The “AM/AM and Operating Point” plot of Figure 3 shows the AM-to-AM characteristic of the power amplifier (red curve), its current operating point (the black circles), and instantaneous output power as a function of instantaneous input power of the amplifier (the blue curve). The curve slowly moves more and more into the amplifier’s saturation zone as input power increases. The I/Q constellation plots show the clean, undistorted signal and that of the signal at the output of the amplifier. The constellation becomes more and more distorted as the amplifier reaches saturation.
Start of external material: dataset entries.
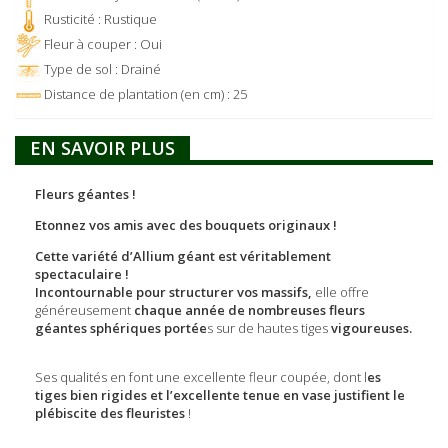
Rusticité : Rustique
Fleur à couper : Oui
Type de sol : Drainé
Distance de plantation (en cm) : 25
EN SAVOIR PLUS
Fleurs géantes !
Etonnez vos amis avec des bouquets originaux !
Cette variété d’Allium géant est véritablement
spectaculaire !
Incontournable pour structurer vos massifs,
elle offre
généreusement
chaque année de nombreuses fleurs
géantes sphériques portée
s sur de hautes tiges
vigoureuses.
Ses qualités en font une excellente fleur coupée, dont l
es
tiges bien rigides et l’excellente tenue en vase justifient le
plébiscite des fleuristes
!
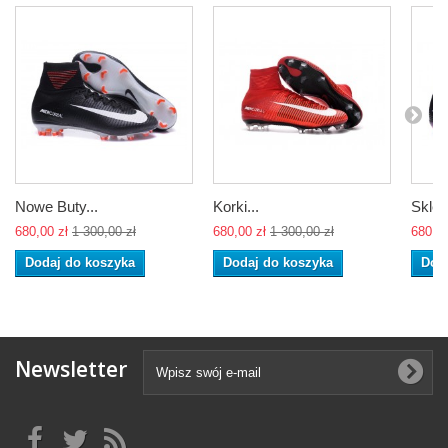
Nowe Buty...
Korki...
Sklep
680,00 zł
1 300,00 zł
680,00 zł
1 300,00 zł
680,00
Dodaj do koszyka
Dodaj do koszyka
Dod
Newsletter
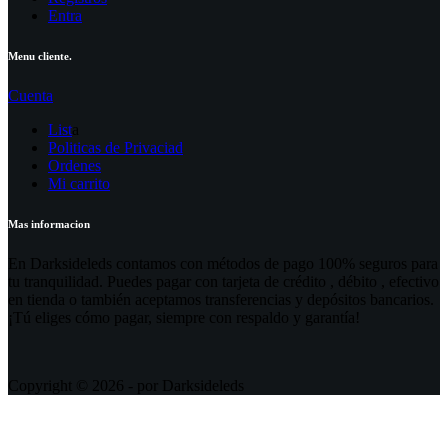
Entra
Menu cliente.
Cuenta
List
a
Politicas de Privaciad
Ordenes
Mi carrito
Mas informacion
En Darksideleds contamos con métodos de pago 100% seguros para
tu tranquilidad. Puedes pagar con tarjeta de crédito , débito , efectivo
en tienda o también aceptamos transferencias y depósitos bancarios.
¡Tú eliges cómo pagar, siempre con respaldo y garantía!
Copyright © 2026 - por Darksideleds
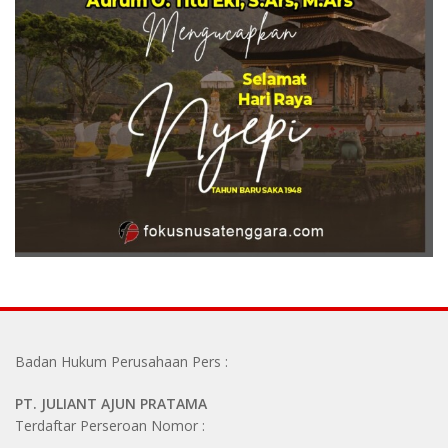
Badan Hukum Perusahaan Pers :
PT. JULIANT AJUN PRATAMA
Terdaftar Perseroan Nomor :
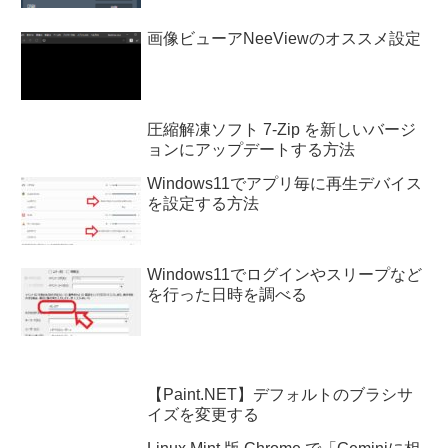
画像ビューアNeeViewのオススメ設定
圧縮解凍ソフト 7-Zip を新しいバージ
ョンにアップデートする方法
Windows11でアプリ毎に再生デバイス
を設定する方法
Windows11でログインやスリープなど
を行った日時を調べる
【Paint.NET】デフォルトのブラシサ
イズを変更する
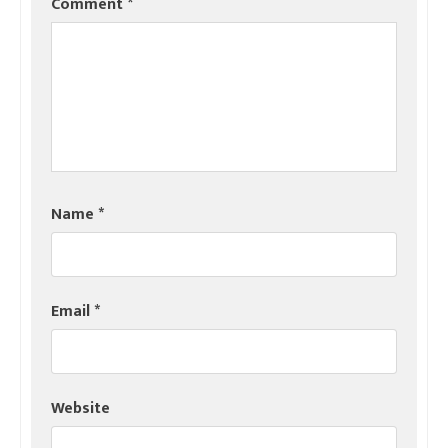
Comment
*
Name
*
Email
*
Website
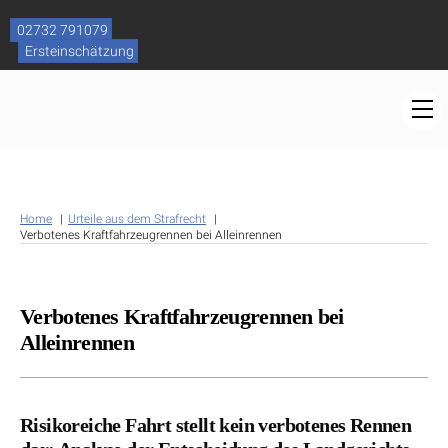
Skip
to
02732 791079
content
Ersteinschätzung
M
Home
Urteile aus dem Strafrecht
Verbotenes Kraftfahrzeugrennen bei Alleinrennen
Verbotenes Kraftfahrzeugrennen bei
Alleinrennen
Risikoreiche Fahrt stellt kein verbotenes Rennen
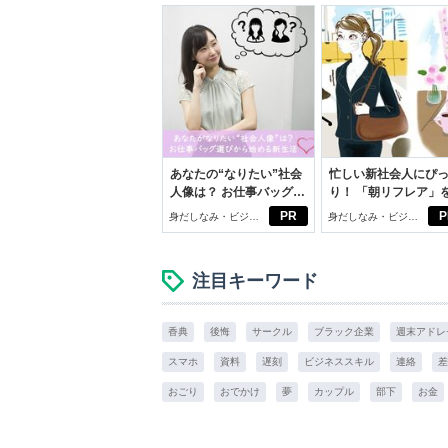
あなたの“なりたい”社会
忙しい新社会人にぴ
人像は？ お仕事バッグ選
り！ 「朝リフレア」
びから始める新生活
じめよう。しっかり
PR
P
身だしなみ・ビジネ
身だしなみ・ビジネ
イケアして24時間快
スアイテム
スアイテム
注目キーワード
香典
後悔
サークル
ブラック企業
週末アドレ
スマホ
資料
遅刻
ビジネススキル
連絡
差
おごり
おでかけ
夢
カップル
部下
お金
The spectrum mask plot shows the spectrum of the WiMAX signal and the amplifier’s output signal as the amplifier is driven into saturation. The spectral regrowth is very visible as it begins to violate the spectral mask. The ACPR measurements are shown at three frequency offsets: the left edge, center, and right edge of the adjacent channel. As expected, they reflect the spectral regrowth that results when the amplifier is driven into saturation.

Moving to the receiver “test bench” (Figure 4), the WiMAX transmitter is used to generate a standard signal that is passed through an Additive White Gaussian Noise (AWGN) propagation channel. The DUT is a typical direct conversion receiver front end that includes an RF filter, low-noise amplifier, local oscillator, mixer, and baseband filter. Its output is fed into a WiMAX receiver and the decoded data is used to evaluate receiver sensitivity. In this case, the WiMAX signal level at the input of the receiver front end is swept from -105 dBm to -98 dBm and Additive White Gaussian Noise (AWGN) of -174 dBm/Hz is added. The simulation shows the spectrum at the output of the WiMAX transmitter, the signal plus noise, and the output of the receiver front end. BER is calculated and displayed graphically.

Summary
VSS is a distinct improvement over both spreadsheet-based analysis as well as other tools that attempt to simulate and analyze a design at the system level. The software gives designers the ability to fully understand the profound effects that can be caused by impairments to RF links in systems employing complex modulated schemes. By performing the evaluation using metrics by which the completed system will be judged, it can dramatically reduce design time, rework, and cost, and ensure that the design performs well in service.